__WHAT YOU ARE ASKED TO DO__
What you return should match the listing exactly, minus its images.

__TASK INPUT__
|---|

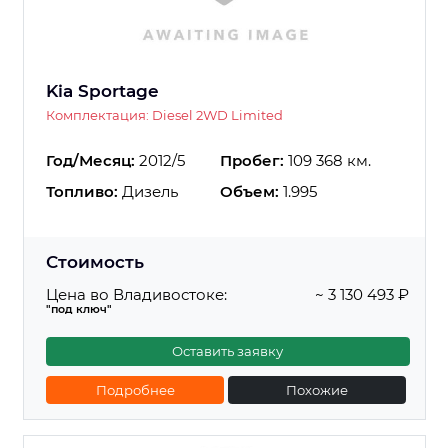
Kia Sportage
Комплектация: Diesel 2WD Limited
Год/Месяц:
2012/5
Пробег:
109 368 км.
Топливо:
Дизель
Объем:
1.995
Стоимость
Цена во Владивостоке:
~ 3 130 493 ₽
"под ключ"
Оставить заявку
Подробнее
Похожие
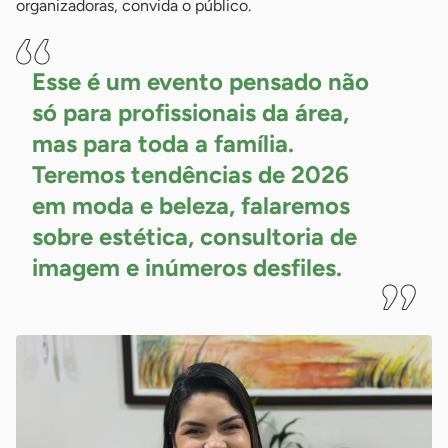
organizadoras, convida o público.
Esse é um evento pensado não
só para profissionais da área,
mas para toda a família.
Teremos tendências de 2026
em moda e beleza, falaremos
sobre estética, consultoria de
imagem e inúmeros
desfiles.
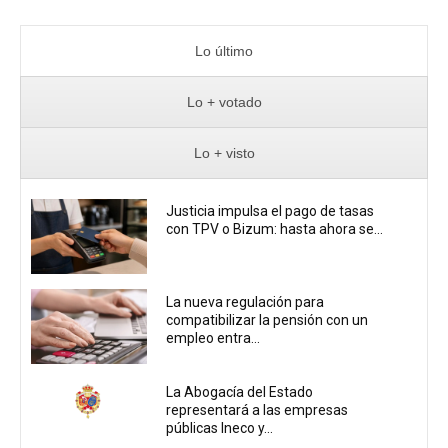
Lo último
Lo + votado
Lo + visto
Justicia impulsa el pago de tasas
con TPV o Bizum: hasta ahora se...
La nueva regulación para
compatibilizar la pensión con un
empleo entra...
La Abogacía del Estado
representará a las empresas
públicas Ineco y...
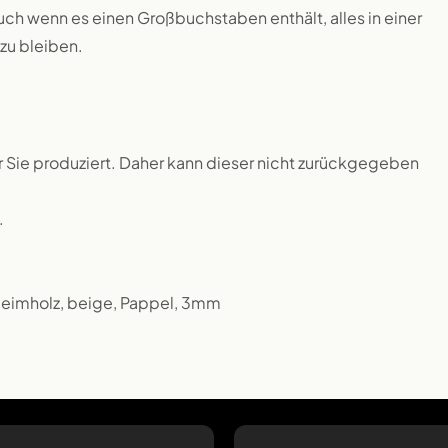
uch wenn es einen Großbuchstaben enthält, alles in einer
zu bleiben.
ür Sie produziert. Daher kann dieser nicht zurückgegeben
.
 Leimholz, beige, Pappel, 3mm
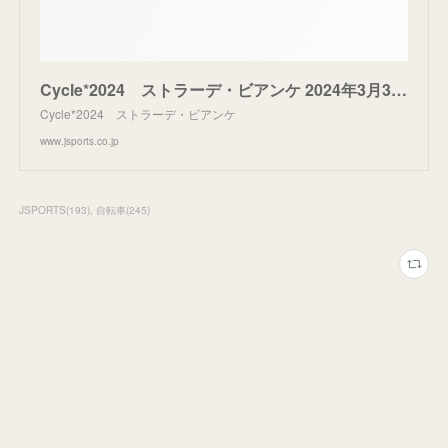
Cycle*2024 ストラーデ・ビアンケ 2024年3月3日（日） 午後 7時 40分～| J SPORTS【公式】
Cycle*2024 ストラーデ・ビアンケ
www.jsports.co.jp
JSPORTS
(
193
)
自転車
(
245
)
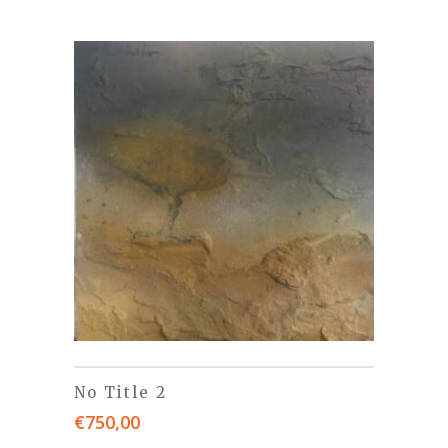
No Title 2
€
750,00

|---|

__WRITTEN SOLUTION__
Kia Sportage
Комплектация: Diesel 2WD Limited
Год/Месяц:
2012/5
Пробег:
109 368 км.
Топливо:
Дизель
Объем:
1.995
Стоимость
Цена во Владивостоке:
~ 3 130 493 ₽
"под ключ"
Оставить заявку
Подробнее
Похожие
organizadoras, convida o público.
Esse é um evento pensado não
só para profissionais da área,
mas para toda a família.
Teremos tendências de 2026
em moda e beleza, falaremos
sobre estética, consultoria de
imagem e inúmeros
desfiles.
Lo último
Lo + votado
Lo + visto
Justicia impulsa el pago de tasas
con TPV o Bizum: hasta ahora se...
La nueva regulación para
compatibilizar la pensión con un
empleo entra...
La Abogacía del Estado
representará a las empresas
públicas Ineco y...
uch wenn es einen Großbuchstaben enthält, alles in einer
zu bleiben.
ür Sie produziert. Daher kann dieser nicht zurückgegeben
.
 Leimholz, beige, Pappel, 3mm
Cycle*2024 ストラーデ・ビアンケ 2024年3月3日（日） 午後 7時 40分～| J SPORTS【公式】
Cycle*2024 ストラーデ・ビアンケ
www.jsports.co.jp
JSPORTS
(
193
)
自転車
(
245
)
No Title 2
€
750,00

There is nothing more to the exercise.